Una precisión necesaria: no está en tela de juicio el derecho de realizar paros y huelgas toda vez que se considere, por parte de los trabajadores, que sus empleadores públicos o privados han violado sus derechos o ignorado sus justos reclamos. El problema está en el abuso, en la oportunidad y en la desproporción entre la plataforma y la profundidad de las medidas.
Pongámonos en contexto. Desde hace más de 21 meses estamos conviviendo con el COVID 19. Si bien la situación ahora es menos grave que hace algunos meses, no se puede considerar que ya no existen riesgos. Nuevas variantes, nuevas olas, y consecuentemente nuevas restricciones, son realidades en varios países.
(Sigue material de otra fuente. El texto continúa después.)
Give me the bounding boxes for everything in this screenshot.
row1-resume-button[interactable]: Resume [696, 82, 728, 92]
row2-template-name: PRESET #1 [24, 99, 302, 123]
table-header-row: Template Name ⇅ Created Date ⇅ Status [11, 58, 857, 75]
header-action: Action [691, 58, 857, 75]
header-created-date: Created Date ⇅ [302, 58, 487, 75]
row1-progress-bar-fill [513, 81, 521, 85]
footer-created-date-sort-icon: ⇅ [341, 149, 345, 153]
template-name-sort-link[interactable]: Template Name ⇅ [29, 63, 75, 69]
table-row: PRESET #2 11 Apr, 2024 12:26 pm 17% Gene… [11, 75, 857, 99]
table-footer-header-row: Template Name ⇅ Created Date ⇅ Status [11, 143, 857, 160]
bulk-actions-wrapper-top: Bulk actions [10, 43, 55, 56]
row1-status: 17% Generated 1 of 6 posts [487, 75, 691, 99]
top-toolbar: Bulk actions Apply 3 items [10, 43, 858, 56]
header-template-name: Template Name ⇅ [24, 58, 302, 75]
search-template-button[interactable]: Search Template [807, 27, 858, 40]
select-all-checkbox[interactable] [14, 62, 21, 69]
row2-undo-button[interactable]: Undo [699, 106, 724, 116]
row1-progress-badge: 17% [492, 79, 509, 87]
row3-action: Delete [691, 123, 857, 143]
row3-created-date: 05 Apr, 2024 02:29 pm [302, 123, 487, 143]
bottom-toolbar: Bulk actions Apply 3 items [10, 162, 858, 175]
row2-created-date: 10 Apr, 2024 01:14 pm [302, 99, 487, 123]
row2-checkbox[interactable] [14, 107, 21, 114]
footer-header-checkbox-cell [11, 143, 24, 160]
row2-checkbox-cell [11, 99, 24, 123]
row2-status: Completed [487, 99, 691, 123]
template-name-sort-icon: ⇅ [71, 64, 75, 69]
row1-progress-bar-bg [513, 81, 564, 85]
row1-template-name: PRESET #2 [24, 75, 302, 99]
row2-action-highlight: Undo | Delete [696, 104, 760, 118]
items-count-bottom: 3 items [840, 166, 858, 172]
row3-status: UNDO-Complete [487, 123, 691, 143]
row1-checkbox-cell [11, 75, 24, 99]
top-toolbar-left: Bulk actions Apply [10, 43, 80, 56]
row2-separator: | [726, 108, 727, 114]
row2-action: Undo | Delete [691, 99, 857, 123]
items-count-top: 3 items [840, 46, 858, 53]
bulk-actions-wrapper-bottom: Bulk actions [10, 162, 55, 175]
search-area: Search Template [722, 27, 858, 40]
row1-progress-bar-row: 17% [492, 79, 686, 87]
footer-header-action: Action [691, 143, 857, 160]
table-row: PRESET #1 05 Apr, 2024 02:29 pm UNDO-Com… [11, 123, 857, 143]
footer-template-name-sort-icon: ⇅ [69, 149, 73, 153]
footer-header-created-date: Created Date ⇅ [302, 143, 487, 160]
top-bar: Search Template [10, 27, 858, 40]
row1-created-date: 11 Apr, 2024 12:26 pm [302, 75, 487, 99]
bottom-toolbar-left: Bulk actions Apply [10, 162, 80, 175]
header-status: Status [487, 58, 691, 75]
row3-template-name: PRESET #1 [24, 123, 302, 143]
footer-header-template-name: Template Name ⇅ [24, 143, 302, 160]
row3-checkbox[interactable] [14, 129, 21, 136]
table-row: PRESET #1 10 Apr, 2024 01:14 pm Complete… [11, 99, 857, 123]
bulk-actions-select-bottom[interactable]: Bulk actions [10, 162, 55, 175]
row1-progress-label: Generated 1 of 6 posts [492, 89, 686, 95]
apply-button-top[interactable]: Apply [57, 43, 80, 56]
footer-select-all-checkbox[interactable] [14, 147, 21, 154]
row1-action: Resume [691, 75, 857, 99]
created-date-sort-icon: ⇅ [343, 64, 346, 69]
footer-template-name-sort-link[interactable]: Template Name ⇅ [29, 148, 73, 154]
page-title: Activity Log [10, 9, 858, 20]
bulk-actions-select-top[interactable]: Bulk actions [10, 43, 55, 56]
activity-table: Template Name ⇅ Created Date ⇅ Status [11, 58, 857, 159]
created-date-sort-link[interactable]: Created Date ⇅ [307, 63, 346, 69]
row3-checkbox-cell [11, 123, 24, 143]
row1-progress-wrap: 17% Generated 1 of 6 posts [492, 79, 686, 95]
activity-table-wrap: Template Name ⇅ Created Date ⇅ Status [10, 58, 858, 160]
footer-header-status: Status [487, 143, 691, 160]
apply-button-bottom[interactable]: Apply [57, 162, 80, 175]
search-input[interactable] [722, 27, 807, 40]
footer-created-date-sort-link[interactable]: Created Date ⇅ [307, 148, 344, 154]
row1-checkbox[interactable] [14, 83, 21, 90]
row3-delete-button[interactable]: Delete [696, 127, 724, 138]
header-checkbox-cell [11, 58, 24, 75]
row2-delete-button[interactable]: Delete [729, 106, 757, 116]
Esto no supone que los sindicatos renuncien a realizar los paros que estimen necesarios, pero considero que lo objetable es que se les fue la mano y que afectaron zonas extremadamente sensibles de la economía. Siempre encontrarán explicaciones, que bien distinto es a justificar los excesos.
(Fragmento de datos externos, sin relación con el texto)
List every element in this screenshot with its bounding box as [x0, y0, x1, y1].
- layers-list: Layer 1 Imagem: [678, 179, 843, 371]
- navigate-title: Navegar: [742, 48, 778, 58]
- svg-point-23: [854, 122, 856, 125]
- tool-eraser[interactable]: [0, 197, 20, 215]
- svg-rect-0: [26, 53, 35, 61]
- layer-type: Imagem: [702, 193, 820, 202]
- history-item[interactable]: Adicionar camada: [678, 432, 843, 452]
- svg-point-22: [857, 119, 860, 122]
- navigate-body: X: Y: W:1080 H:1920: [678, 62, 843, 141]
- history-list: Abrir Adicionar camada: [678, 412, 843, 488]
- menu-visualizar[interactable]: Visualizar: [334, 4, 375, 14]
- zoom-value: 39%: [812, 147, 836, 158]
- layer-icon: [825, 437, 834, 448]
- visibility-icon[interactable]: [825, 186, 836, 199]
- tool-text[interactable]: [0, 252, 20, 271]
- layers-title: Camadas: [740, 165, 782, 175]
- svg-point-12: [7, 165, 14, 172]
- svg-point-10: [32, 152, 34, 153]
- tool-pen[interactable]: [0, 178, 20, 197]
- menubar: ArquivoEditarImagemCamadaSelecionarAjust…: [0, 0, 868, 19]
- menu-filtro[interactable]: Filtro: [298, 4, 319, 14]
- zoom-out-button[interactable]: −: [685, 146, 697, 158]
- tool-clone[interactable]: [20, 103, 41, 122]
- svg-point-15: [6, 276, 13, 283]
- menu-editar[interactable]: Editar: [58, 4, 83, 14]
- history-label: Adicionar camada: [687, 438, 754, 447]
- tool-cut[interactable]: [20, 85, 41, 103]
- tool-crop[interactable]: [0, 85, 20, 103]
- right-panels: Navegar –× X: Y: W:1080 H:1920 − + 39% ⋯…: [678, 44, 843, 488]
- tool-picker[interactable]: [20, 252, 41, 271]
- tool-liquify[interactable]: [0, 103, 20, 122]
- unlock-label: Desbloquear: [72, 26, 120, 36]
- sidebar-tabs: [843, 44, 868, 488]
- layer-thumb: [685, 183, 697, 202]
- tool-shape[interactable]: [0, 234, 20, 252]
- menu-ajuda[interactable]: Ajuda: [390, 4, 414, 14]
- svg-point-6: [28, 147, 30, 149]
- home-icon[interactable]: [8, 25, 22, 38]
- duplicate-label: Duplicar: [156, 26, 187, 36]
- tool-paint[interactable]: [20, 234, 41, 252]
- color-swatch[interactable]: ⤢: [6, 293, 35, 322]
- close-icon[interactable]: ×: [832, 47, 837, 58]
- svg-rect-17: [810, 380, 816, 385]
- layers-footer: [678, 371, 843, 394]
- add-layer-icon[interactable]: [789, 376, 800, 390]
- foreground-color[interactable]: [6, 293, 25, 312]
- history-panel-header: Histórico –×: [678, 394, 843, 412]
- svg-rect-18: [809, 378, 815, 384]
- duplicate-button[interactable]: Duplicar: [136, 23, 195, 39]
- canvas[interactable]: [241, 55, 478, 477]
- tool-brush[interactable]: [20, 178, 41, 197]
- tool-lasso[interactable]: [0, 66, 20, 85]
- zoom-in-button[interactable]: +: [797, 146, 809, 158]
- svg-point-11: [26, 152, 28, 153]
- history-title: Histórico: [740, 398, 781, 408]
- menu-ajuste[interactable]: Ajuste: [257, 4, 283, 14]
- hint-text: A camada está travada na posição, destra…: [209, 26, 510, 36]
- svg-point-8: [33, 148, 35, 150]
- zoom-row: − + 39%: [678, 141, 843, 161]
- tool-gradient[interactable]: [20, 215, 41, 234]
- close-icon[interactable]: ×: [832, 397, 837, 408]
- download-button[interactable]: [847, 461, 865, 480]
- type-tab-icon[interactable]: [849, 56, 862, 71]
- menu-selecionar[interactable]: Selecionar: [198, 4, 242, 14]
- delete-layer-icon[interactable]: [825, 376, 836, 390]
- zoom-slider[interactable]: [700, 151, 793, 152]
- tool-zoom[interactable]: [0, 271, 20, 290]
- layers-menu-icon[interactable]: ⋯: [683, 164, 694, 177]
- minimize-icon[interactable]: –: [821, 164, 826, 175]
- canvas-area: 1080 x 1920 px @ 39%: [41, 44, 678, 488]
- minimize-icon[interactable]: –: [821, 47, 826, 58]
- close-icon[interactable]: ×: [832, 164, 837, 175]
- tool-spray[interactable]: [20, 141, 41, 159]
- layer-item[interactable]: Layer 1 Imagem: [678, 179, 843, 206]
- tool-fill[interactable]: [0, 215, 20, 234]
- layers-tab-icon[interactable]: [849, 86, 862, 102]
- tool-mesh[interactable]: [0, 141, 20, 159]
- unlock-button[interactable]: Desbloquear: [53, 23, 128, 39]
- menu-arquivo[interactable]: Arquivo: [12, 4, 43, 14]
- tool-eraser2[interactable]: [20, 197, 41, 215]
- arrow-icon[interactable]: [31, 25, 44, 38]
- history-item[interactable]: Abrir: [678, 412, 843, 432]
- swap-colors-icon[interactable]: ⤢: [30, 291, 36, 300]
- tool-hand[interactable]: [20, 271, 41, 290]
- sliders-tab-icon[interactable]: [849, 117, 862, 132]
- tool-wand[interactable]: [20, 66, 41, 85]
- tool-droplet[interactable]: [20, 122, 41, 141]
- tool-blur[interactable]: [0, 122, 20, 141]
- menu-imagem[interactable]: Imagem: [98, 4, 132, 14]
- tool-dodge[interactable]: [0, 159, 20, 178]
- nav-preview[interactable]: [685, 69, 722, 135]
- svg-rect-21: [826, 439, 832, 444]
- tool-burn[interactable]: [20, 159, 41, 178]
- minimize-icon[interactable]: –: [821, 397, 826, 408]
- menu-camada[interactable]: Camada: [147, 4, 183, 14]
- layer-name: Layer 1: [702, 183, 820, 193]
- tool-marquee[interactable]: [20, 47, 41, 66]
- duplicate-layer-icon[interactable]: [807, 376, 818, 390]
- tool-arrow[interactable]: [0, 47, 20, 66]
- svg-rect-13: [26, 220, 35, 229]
Una breve e incompleta lista y sólo para señalar los más significativos: paralización de obras en UPM, la mayor inversión en el país; en la industria frigorífica en medio de la zafra; en el puerto con barcos que debieron irse sin cargar ni descargar; el paro en ANCAP, con el apagado de la refinería, hecho cuyo antecedente más cercano es de 1973, uno de los peores años del siglo pasado para la democracia uruguaya. Todos los casos parecen apuntar al corazón de la economía nacional. No se puede asegurar que detrás de todos ellos hay una planificación, que existe una intención de enfrentar al gobierno y mostrarle de lo que son capaces, pero al menos no es posible ignorar que llama la atención y que toda duda es posible.
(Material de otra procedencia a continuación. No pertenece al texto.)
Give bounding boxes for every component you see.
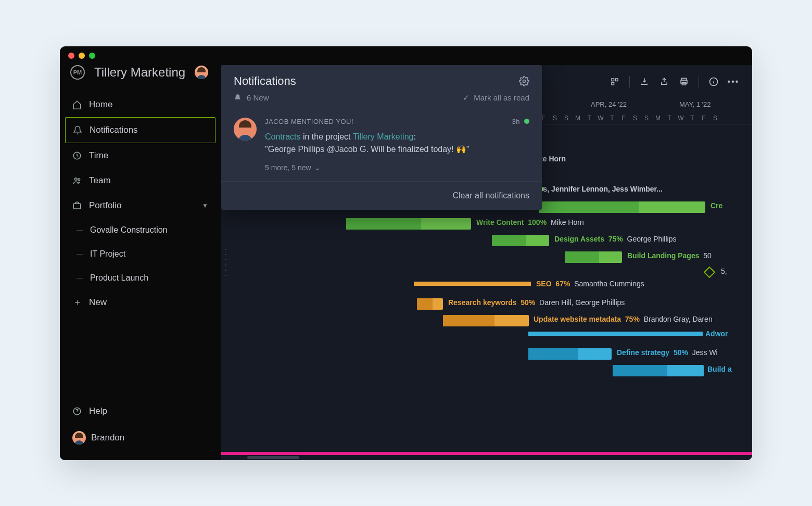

Pero no es todo. Creo que la inmensa mayoría de la población es consciente de las graves carencias en la educación, y que por lo tanto es necesario introducir cambios y no meros maquillajes. Pues bien, partiendo de esa premisa, el Codicen anunció que encara una reforma que apunte a la formación de niños y jóvenes para un mundo distinto a aquel en el que se diseñaron los planes vigentes. La primera y apresurada opinión emergente de sindicatos de la educación fue anunciar fuertes medidas para el año próximo, con intensas movilizaciones en contra de la reforma. Lo curioso es que no conocen el contenido, entre otras cosas porque todavía se está en la etapa de elaboración y consultas. Una reforma con la proyección necesaria, no puede ser obra de las cinco personas que integran el Codicen, ni de pocos especialistas, necesita el asesoramiento de técnicos en distintas áreas. Es un trabajo que debe ser profundamente meditado. Sin embargo algún dirigente del gremio ya tiene formada su opinión. Sería de interés saber cuál es su idoneidad en políticas educativas, que no es lo mismo que estar preparado para dar clase. Que se escuche y valore la opinión de los docentes, me parece necesario. Pero también es necesario que la brinden sin prejuicios ni preconceptos, porque de última no son los habilitados para tomar decisiones. Una reforma de esta naturaleza debiera recogen el consenso de todo los actores vinculados al quehacer educativo. Deberá ser obra de la que todos se sientan copartícipes. Pero si ya empezamos con estos anuncios de un año 2022 conflictivo contra algo que no se sabe lo que es, parece un propósito de dinamitar todo intento de mejorar la educación, de la que un tiempo pretérito era un diferencial a favor de nuestro país. Salvo que haya quienes apuesten a que las generaciones que nos sucederán no estén preparadas para el mundo en el que vivirán. Un pueblo ignorante es más fácil de llevar de las narices. Que ese no sea nuestro futuro.
Los paros en aspectos tan sensibles y estos anuncios, no me dan la certeza, pero me hacen dudar, si detrás de todo esto hay otros intereses.